İşte bu açıklamalar üzerine Evren, ‘Refah’ı popo kazandırdı’ ifadesini kullanır.

Kendisine karşı olanların bile kendisini kurtarıcı olarak gördüğü bir hareket, ne yazık ki bu değişimi göremeyip 28 Şubat Post-modern Darbesine toslayınca hareketin genç kadrosu; ‘değiştim’ diyerek mevcut akıntıya kendisini kaptırmayı bir kurtuluş olarak görmüştür.

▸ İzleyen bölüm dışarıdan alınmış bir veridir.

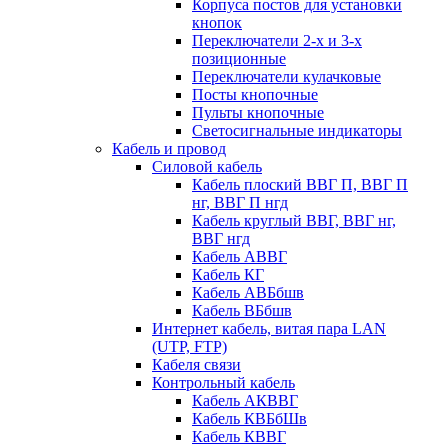
Корпуса постов для установки
кнопок
Переключатели 2-х и 3-х
позиционные
Переключатели кулачковые
Посты кнопочные
Пульты кнопочные
Светосигнальные индикаторы
Кабель и провод
Силовой кабель
Кабель плоский ВВГ П, ВВГ П
нг, ВВГ П нгд
Кабель круглый ВВГ, ВВГ нг,
ВВГ нгд
Кабель АВВГ
Кабель КГ
Кабель АВБбшв
Кабель ВБбшв
Интернет кабель, витая пара LAN
(UTP, FTP)
Кабеля связи
Контрольный кабель
Кабель АКВВГ
Кабель КВБбШв
Кабель КВВГ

Yaşam Tarzı ile Fıtrat Arasındaki Tezadın Sonucu: Bunalım

Evren’in emekli orgeneral arkadaşının şikayetçi olduğu Fatih Ürek ve arkadaşları ise bugün, gençliğin gidişatından şikayet etmekte, anne ve babaları uyarma ihtiyacı duymaktadırlar:

“(Fatih Ürek:)Yıllardır yazlık mekanlarda çalışan birisi olarak, son bir kaç yılda gördüklerim canımı çok acıtıyor. 14-16 yaşındaki çocukların ellerinden ne sigara düşüyor, ne de içki kadehi. Kendi kendime soruyorum, ‘Bu çocukların aileleri yok mu’ diye... Kulüplere gelenler bir gecede 4-5 milyar, hatta bazen daha fazla harcıyor. Baba parası yiyorlar. Gördüklerimi anlatsam sayfalar yetmez...”1

“(Arto:)14 yaşındaki çocuklar beach’lerde eğleniyorlar. İçki içeni de var sigara içeni de. Çünkü buralarda, gece kulüplerinde olduğu gibi 18 yaş sınırı yok. Tabi ki bu çocuklar eğlensin ama ailelerinin gözetimi altında. Kulüplere gidenler ise henüz 18’ine basan gençler. Grup halinde geliyorlar, hesap 6 milyarı buluyor. Bazıları babasının hesabına yazdırıyor, bazıları 5-6 milyarı nakit ödüyor. Gece hayatında gördüklerim gidişatın hiç de iyi olmadığını gösteriyor.”1

 Emekli orgeneralin Fatih Ürek ve arkadaşlarından şikayetçi oluşundan bu yana 8 yıl geçmiştir. 8 yıl sonra Fatih Ürek gibiler aracılığıyla ekilen tarlanın mahsulü şimdi biçilmektedir. Bu ürünün yetişmesinde dahli olanların bile gördükleri üründen dehşete kapıldıkları anlaşılmaktadır. Senaryoyu başkaları yazmış, Fatih Ürek gibiler birer piyon olarak sahnede rol almışlardır. Sonuçtan senaryoyu yazanlar memnun; piyonlar ise dehşete kapılmış gibiler.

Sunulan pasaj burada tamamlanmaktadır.